New tables are not loaded initially. No data source should be made available without an explicit request.
Systematic change of content through an adaptation of use
Up to this point, the completeness and structural integrity of the data has been checked. But how to check the content? Which changes in the content are problematic at all?
When creating the loading procedures for a data warehouse, the data is analysed to determine whether the desired results can be generated from the content. If content and information needs do not match, either an adjustment of the capture in the source systems or an adjustment of the data via special requirements – the so-called business rules – takes place.
What if the data capture in the source systems changes and the data is no longer sufficient? What if the data quality is not sufficient? What if the requirements for a business rule are no longer sufficient?
The information for such a check is not available in the loading layer. The business rules run in a later step. It has to be checked there whether the prerequisites are all still sufficient. In principle, the loading of the data takes place independently of the business rules. In the sense of the Single Responsibility Principle, the knowledge of the business rules should only be available in one place. The check of the assumptions must also take place there.
Data quality can certainly be checked in the loading layer. However, this is a separate step and is independent of the loading processes. Data quality checks can be time-consuming and should therefore be carried out independently from the data loading process. Hence, data quality checks should only be implemented on request or investigated specifically in individual cases. The assessment of whether the content is sufficient for reporting is entirely up to the department.
Ensure the correct sequence of deliveries
The data should be loaded in the same order as it was exported. The order is essential, especially when only changes are loaded.
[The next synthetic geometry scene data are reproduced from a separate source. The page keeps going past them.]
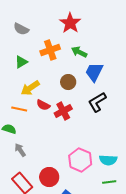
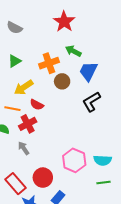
orange cross: (50, 50) -> (49, 63), moved
red cross: (63, 111) -> (28, 124), moved
gray arrow: (20, 150) -> (24, 148), moved

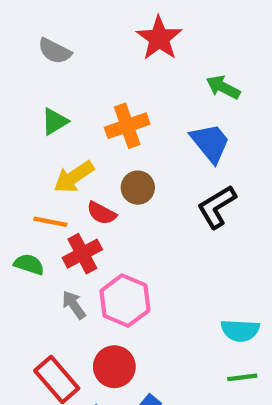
green arrow: (73, 51) -> (223, 87), moved
blue trapezoid: (88, 71) -> (210, 143), turned 115
brown circle: (62, 81) -> (138, 188), moved
pink hexagon: (74, 160) -> (125, 301), moved

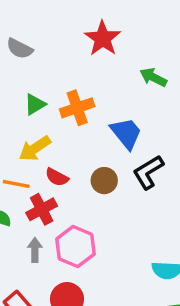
green triangle: (55, 121) -> (35, 104), moved
blue trapezoid: (210, 143) -> (126, 133), moved
brown circle: (138, 188) -> (104, 181), moved
gray arrow: (74, 305) -> (35, 250), turned 35

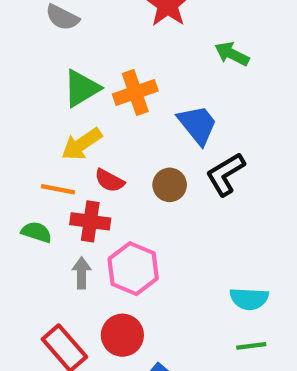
green triangle: (35, 104) -> (82, 88), size x1.4
red cross: (42, 209) -> (90, 221), turned 36

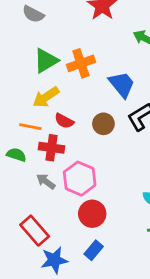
gray arrow: (82, 273) -> (46, 181), turned -54
red circle: (122, 335) -> (92, 214), moved

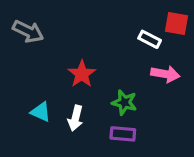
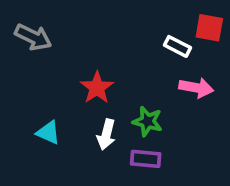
white arrow: (75, 118) -> (106, 134), moved

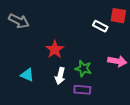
pink arrow: (196, 88) -> (117, 61), moved

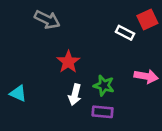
red square: (118, 16) -> (147, 20), turned -35
gray arrow: (19, 21) -> (47, 20), moved
cyan triangle: (27, 75) -> (18, 93), moved

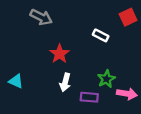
white rectangle: (125, 33) -> (101, 35), moved
pink arrow: (146, 76) -> (127, 94), moved
green star: (104, 85) -> (106, 79), moved, turned 30

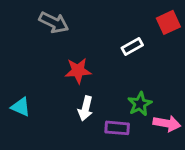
white rectangle: (101, 35) -> (132, 47), turned -56
red star: (59, 54) -> (78, 71), turned 30

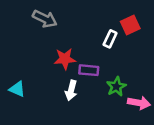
red square: (168, 22) -> (130, 25), moved
white rectangle: (132, 47) -> (110, 39), turned -36
purple rectangle: (117, 128) -> (89, 70), moved

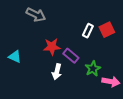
red square: (130, 25) -> (107, 30), moved
purple rectangle: (89, 70) -> (71, 56), turned 35
cyan triangle: (17, 89) -> (15, 57), moved

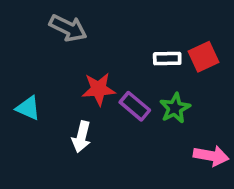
white rectangle: (88, 31) -> (167, 59), turned 64
green star: (93, 69) -> (175, 108), moved
white arrow: (57, 72) -> (81, 137), moved

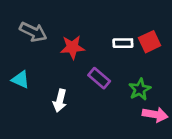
gray arrow: (68, 28) -> (33, 32), moved
red star: (99, 89) -> (72, 47), moved
green star: (175, 108) -> (140, 89), moved

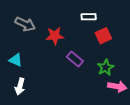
red square: (150, 42) -> (103, 36), moved
white rectangle: (123, 43) -> (89, 17), moved
white arrow: (60, 101) -> (20, 86), moved

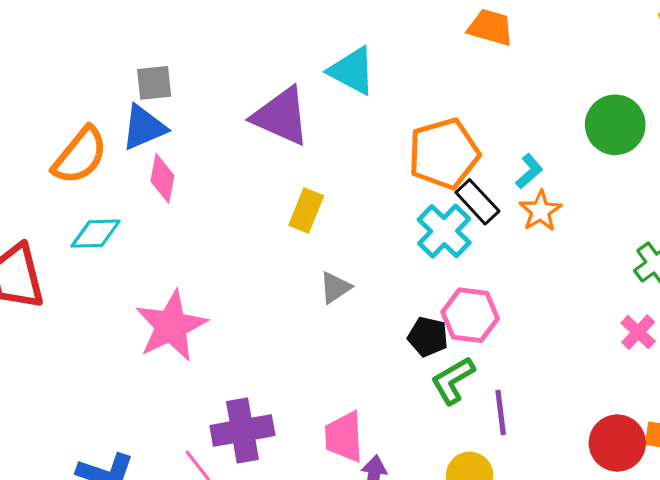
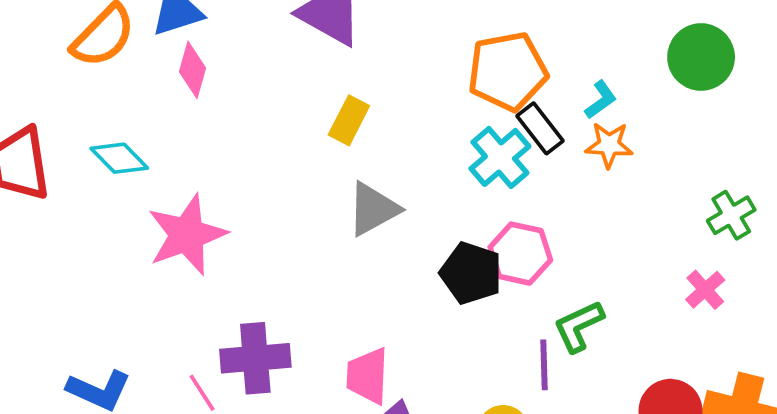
orange star: (540, 211) -> (609, 145), turned 30
cyan diamond: (96, 234) -> (119, 158), moved, turned 42
gray triangle: (335, 288) -> (373, 209), size x1.5
black pentagon: (428, 337) -> (471, 273), size x1.4
green L-shape: (453, 380) -> (579, 326), moved

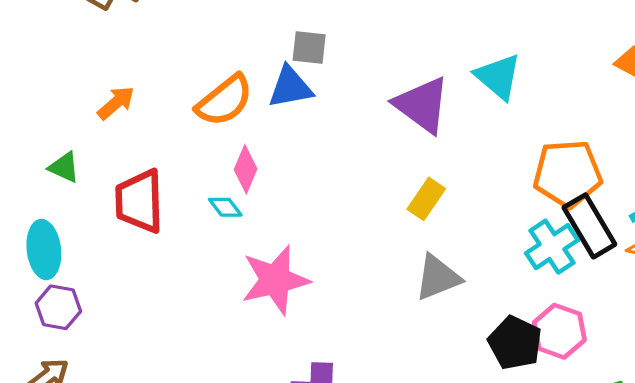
pink diamond: (192, 70) -> (246, 169), moved
black rectangle: (540, 128) -> (589, 226), size x1.4
cyan diamond: (119, 158) -> (225, 207), size x0.7

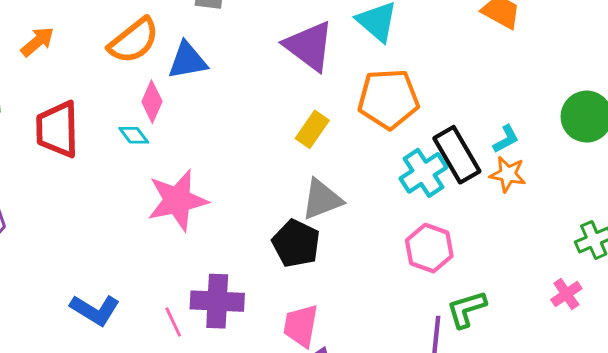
blue triangle: (290, 87) -> (187, 61), moved
orange pentagon: (568, 174) -> (388, 99), moved
black pentagon: (515, 343) -> (296, 243), moved

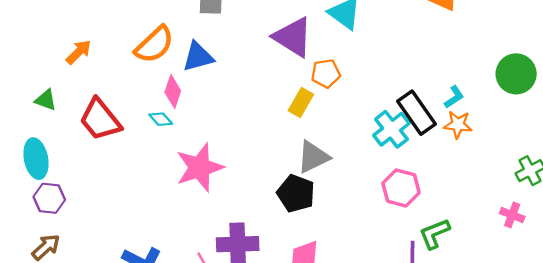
orange pentagon: (388, 99) -> (326, 73), moved, size x0.6
red trapezoid: (57, 129) -> (100, 120), turned -33
pink cross: (566, 294) -> (512, 215), turned -30

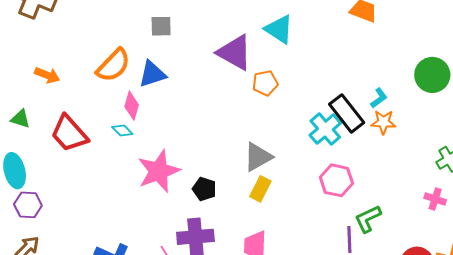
orange arrow: (79, 52) -> (47, 75), turned 70
yellow rectangle: (301, 103) -> (260, 189), moved
black pentagon: (296, 193) -> (204, 189), moved, size x0.7

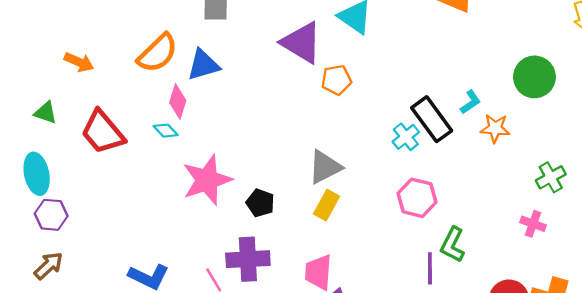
orange star: (383, 122) -> (495, 128), moved
cyan cross: (325, 129) -> (406, 137), size x0.7
green L-shape: (368, 219) -> (453, 245), turned -40

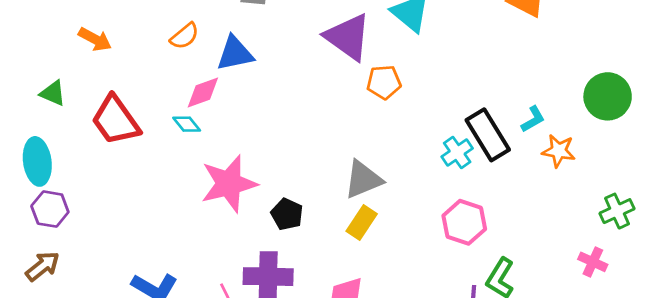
orange semicircle: (158, 53) -> (185, 36), size x0.6
pink diamond: (178, 102) -> (203, 92), turned 48

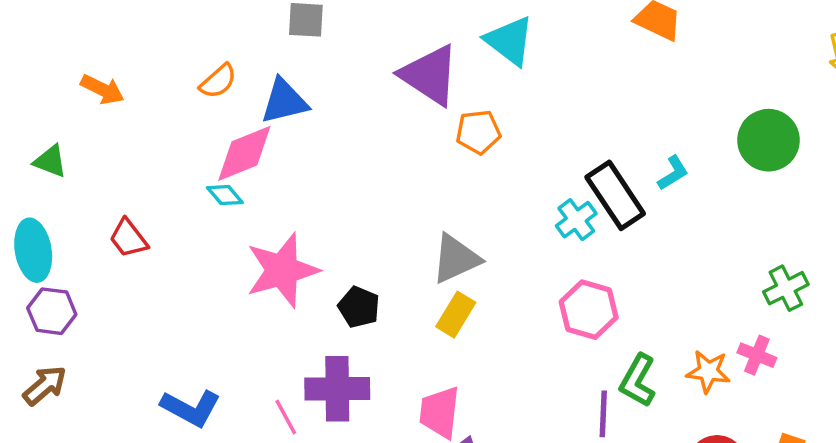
pink diamond: (203, 92) -> (244, 153), size x1.4
red trapezoid: (116, 120) -> (128, 238), moved, size x0.6
orange star: (559, 151) -> (708, 372), moved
In most cases, the order of the load is rarely different from the order of the export. If there are differences, the problem can be corrected by reloading the data, as the error is within a small timeframe. Alternatively, the problem can be solved with an inventory delivery.
It is more difficult if a sequence cannot be ensured. Some message systems do not deliver the data in send order. In these cases, the date of the export of the data at the source is needed. Before accessing the data in the Core Warehouse layer, the sequence of the data records must be corrected using this time information.
This is not to be confused with a subsequent change or correction of the data or with a technical validity of the data. The export date serves solely to reconstruct the correct sequence of changes.
Correcting the order in which data is accessed is an additional task that can be avoided through better interface design. It is best to ensure that data is delivered in the order in which it was changed in a systematic way. The interface becomes simpler because this prevents the wrong order of change data from occurring in the first place.
Save data deliveries
The fewer variants are used ingesting the data, the easier it is to secure the data transmission. Systematic safeguarding of the delivery sequence ensures correct access to the data.
An abort with system standstill causes unplanned work, which is why an abort of the loading process should only take place if the data is presumably corrupt. Changes to the data structure should be intercepted with the help of metadata. It is better if changes to the source systems are communicated in good time and thus dealt with as part of the normal development work. A regular exchange with the source systems on future development work prevents surprises and saves a lot of trouble.